*** Block opens ***

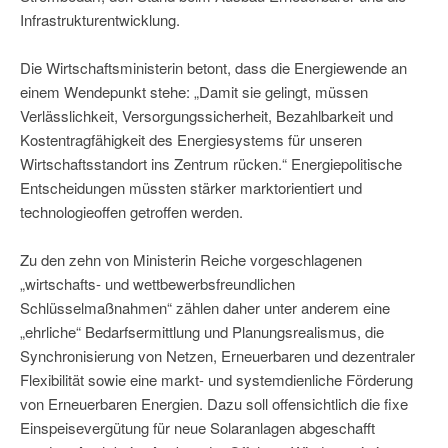
Infrastrukturentwicklung.
Die Wirtschaftsministerin betont, dass die Energiewende an
einem Wendepunkt stehe: „Damit sie gelingt, müssen
Verlässlichkeit, Versorgungssicherheit, Bezahlbarkeit und
Kostentragfähigkeit des Energiesystems für unseren
Wirtschaftsstandort ins Zentrum rücken.“ Energiepolitische
Entscheidungen müssten stärker marktorientiert und
technologieoffen getroffen werden.
Zu den zehn von Ministerin Reiche vorgeschlagenen
„wirtschafts- und wettbewerbsfreundlichen
Schlüsselmaßnahmen“ zählen daher unter anderem eine
„ehrliche“ Bedarfsermittlung und Planungsrealismus, die
Synchronisierung von Netzen, Erneuerbaren und dezentraler
Flexibilität sowie eine markt- und systemdienliche Förderung
von Erneuerbaren Energien. Dazu soll offensichtlich die fixe
Einspeisevergütung für neue Solaranlagen abgeschafft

*** Block closes ***

Assigned task => In the entries above, the lines between the one holding "Verlässlichkeit, Versorgungssicherheit, Bezahlbarkeit" and the one holding "unter anderem eine", inclusive, are to be printed exactly as written, and those alone.

Written reply =>
Verlässlichkeit, Versorgungssicherheit, Bezahlbarkeit und
Kostentragfähigkeit des Energiesystems für unseren
Wirtschaftsstandort ins Zentrum rücken.“ Energiepolitische
Entscheidungen müssten stärker marktorientiert und
technologieoffen getroffen werden.
Zu den zehn von Ministerin Reiche vorgeschlagenen
„wirtschafts- und wettbewerbsfreundlichen
Schlüsselmaßnahmen“ zählen daher unter anderem eine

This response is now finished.